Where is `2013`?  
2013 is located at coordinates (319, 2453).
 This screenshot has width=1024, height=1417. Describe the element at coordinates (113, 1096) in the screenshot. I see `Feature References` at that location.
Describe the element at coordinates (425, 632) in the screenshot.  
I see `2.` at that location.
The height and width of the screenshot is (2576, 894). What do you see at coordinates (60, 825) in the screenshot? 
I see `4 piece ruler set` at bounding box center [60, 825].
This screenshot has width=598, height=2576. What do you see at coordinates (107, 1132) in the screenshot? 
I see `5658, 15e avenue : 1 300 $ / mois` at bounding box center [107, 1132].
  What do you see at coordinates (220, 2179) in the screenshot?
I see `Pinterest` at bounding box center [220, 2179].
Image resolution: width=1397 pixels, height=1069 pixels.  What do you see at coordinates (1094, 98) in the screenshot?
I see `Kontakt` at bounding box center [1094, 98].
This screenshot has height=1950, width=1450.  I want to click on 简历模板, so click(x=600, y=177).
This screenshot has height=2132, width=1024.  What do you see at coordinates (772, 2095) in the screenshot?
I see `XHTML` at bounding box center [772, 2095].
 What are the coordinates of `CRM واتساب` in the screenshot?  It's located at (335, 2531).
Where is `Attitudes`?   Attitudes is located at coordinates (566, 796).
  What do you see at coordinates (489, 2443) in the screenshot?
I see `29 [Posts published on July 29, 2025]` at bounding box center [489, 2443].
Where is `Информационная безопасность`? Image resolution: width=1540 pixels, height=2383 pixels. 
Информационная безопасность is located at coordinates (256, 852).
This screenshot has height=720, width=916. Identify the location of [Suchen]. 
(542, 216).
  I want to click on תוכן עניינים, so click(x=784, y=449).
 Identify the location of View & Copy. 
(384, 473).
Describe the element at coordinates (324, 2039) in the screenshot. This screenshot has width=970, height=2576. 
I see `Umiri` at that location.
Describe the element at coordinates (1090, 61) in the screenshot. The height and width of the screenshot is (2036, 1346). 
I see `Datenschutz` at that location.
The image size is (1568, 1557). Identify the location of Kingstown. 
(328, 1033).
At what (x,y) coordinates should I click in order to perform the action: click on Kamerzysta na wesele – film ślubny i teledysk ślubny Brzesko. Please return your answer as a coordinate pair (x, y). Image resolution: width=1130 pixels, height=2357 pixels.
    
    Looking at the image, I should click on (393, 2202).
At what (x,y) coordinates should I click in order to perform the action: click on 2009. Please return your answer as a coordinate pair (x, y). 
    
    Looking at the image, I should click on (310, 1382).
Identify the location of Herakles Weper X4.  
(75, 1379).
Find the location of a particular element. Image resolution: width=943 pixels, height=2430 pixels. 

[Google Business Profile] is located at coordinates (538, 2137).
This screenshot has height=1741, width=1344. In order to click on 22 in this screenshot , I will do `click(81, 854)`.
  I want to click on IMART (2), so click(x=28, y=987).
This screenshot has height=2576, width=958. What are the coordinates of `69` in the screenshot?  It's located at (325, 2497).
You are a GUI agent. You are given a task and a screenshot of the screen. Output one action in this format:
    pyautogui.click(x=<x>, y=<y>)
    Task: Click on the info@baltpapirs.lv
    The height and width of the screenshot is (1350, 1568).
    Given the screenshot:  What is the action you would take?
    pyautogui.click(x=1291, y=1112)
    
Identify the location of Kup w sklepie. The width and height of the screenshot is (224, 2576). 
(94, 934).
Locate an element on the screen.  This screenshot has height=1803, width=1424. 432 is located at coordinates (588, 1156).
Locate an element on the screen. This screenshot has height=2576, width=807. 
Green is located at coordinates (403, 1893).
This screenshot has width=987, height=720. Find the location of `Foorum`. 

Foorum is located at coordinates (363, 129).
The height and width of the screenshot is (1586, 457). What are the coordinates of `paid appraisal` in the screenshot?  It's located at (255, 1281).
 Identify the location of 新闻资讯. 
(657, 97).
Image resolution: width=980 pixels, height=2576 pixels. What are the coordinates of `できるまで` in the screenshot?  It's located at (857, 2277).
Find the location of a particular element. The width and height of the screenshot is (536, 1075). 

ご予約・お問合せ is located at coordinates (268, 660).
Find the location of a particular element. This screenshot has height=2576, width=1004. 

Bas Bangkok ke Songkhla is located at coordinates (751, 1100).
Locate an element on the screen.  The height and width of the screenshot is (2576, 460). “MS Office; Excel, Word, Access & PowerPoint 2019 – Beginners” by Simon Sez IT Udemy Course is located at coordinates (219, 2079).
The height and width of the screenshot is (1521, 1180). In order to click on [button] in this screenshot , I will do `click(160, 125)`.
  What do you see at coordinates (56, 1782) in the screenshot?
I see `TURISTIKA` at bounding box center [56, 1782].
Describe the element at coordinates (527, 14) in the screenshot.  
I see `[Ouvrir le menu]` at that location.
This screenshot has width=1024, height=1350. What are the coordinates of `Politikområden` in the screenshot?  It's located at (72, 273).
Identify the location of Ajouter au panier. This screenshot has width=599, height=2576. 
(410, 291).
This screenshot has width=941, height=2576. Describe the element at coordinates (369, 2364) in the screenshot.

__Directions__
Until the last line is reached, keep transcribing the data exactly.

__Written answer__
Where is `2013`?  
2013 is located at coordinates (319, 2453).
 This screenshot has width=1024, height=1417. Describe the element at coordinates (113, 1096) in the screenshot. I see `Feature References` at that location.
Describe the element at coordinates (425, 632) in the screenshot.  
I see `2.` at that location.
The height and width of the screenshot is (2576, 894). What do you see at coordinates (60, 825) in the screenshot? 
I see `4 piece ruler set` at bounding box center [60, 825].
This screenshot has width=598, height=2576. What do you see at coordinates (107, 1132) in the screenshot? 
I see `5658, 15e avenue : 1 300 $ / mois` at bounding box center [107, 1132].
  What do you see at coordinates (220, 2179) in the screenshot?
I see `Pinterest` at bounding box center [220, 2179].
Image resolution: width=1397 pixels, height=1069 pixels.  What do you see at coordinates (1094, 98) in the screenshot?
I see `Kontakt` at bounding box center [1094, 98].
This screenshot has height=1950, width=1450.  I want to click on 简历模板, so click(x=600, y=177).
This screenshot has height=2132, width=1024.  What do you see at coordinates (772, 2095) in the screenshot?
I see `XHTML` at bounding box center [772, 2095].
 What are the coordinates of `CRM واتساب` in the screenshot?  It's located at (335, 2531).
Where is `Attitudes`?   Attitudes is located at coordinates (566, 796).
  What do you see at coordinates (489, 2443) in the screenshot?
I see `29 [Posts published on July 29, 2025]` at bounding box center [489, 2443].
Where is `Информационная безопасность`? Image resolution: width=1540 pixels, height=2383 pixels. 
Информационная безопасность is located at coordinates (256, 852).
This screenshot has height=720, width=916. Identify the location of [Suchen]. 
(542, 216).
  I want to click on תוכן עניינים, so click(x=784, y=449).
 Identify the location of View & Copy. 
(384, 473).
Describe the element at coordinates (324, 2039) in the screenshot. This screenshot has width=970, height=2576. 
I see `Umiri` at that location.
Describe the element at coordinates (1090, 61) in the screenshot. The height and width of the screenshot is (2036, 1346). 
I see `Datenschutz` at that location.
The image size is (1568, 1557). Identify the location of Kingstown. 
(328, 1033).
At what (x,y) coordinates should I click in order to perform the action: click on Kamerzysta na wesele – film ślubny i teledysk ślubny Brzesko. Please return your answer as a coordinate pair (x, y). Image resolution: width=1130 pixels, height=2357 pixels.
    
    Looking at the image, I should click on (393, 2202).
At what (x,y) coordinates should I click in order to perform the action: click on 2009. Please return your answer as a coordinate pair (x, y). 
    
    Looking at the image, I should click on (310, 1382).
Identify the location of Herakles Weper X4.  
(75, 1379).
Find the location of a particular element. Image resolution: width=943 pixels, height=2430 pixels. 

[Google Business Profile] is located at coordinates (538, 2137).
This screenshot has height=1741, width=1344. In order to click on 22 in this screenshot , I will do `click(81, 854)`.
  I want to click on IMART (2), so click(x=28, y=987).
This screenshot has height=2576, width=958. What are the coordinates of `69` in the screenshot?  It's located at (325, 2497).
You are a GUI agent. You are given a task and a screenshot of the screen. Output one action in this format:
    pyautogui.click(x=<x>, y=<y>)
    Task: Click on the info@baltpapirs.lv
    The height and width of the screenshot is (1350, 1568).
    Given the screenshot:  What is the action you would take?
    pyautogui.click(x=1291, y=1112)
    
Identify the location of Kup w sklepie. The width and height of the screenshot is (224, 2576). 
(94, 934).
Locate an element on the screen.  This screenshot has height=1803, width=1424. 432 is located at coordinates (588, 1156).
Locate an element on the screen. This screenshot has height=2576, width=807. 
Green is located at coordinates (403, 1893).
This screenshot has width=987, height=720. Find the location of `Foorum`. 

Foorum is located at coordinates (363, 129).
The height and width of the screenshot is (1586, 457). What are the coordinates of `paid appraisal` in the screenshot?  It's located at (255, 1281).
 Identify the location of 新闻资讯. 
(657, 97).
Image resolution: width=980 pixels, height=2576 pixels. What are the coordinates of `できるまで` in the screenshot?  It's located at (857, 2277).
Find the location of a particular element. The width and height of the screenshot is (536, 1075). 

ご予約・お問合せ is located at coordinates (268, 660).
Find the location of a particular element. This screenshot has height=2576, width=1004. 

Bas Bangkok ke Songkhla is located at coordinates (751, 1100).
Locate an element on the screen.  The height and width of the screenshot is (2576, 460). “MS Office; Excel, Word, Access & PowerPoint 2019 – Beginners” by Simon Sez IT Udemy Course is located at coordinates (219, 2079).
The height and width of the screenshot is (1521, 1180). In order to click on [button] in this screenshot , I will do `click(160, 125)`.
  What do you see at coordinates (56, 1782) in the screenshot?
I see `TURISTIKA` at bounding box center [56, 1782].
Describe the element at coordinates (527, 14) in the screenshot.  
I see `[Ouvrir le menu]` at that location.
This screenshot has width=1024, height=1350. What are the coordinates of `Politikområden` in the screenshot?  It's located at (72, 273).
Identify the location of Ajouter au panier. This screenshot has width=599, height=2576. 
(410, 291).
This screenshot has width=941, height=2576. Describe the element at coordinates (369, 2364) in the screenshot.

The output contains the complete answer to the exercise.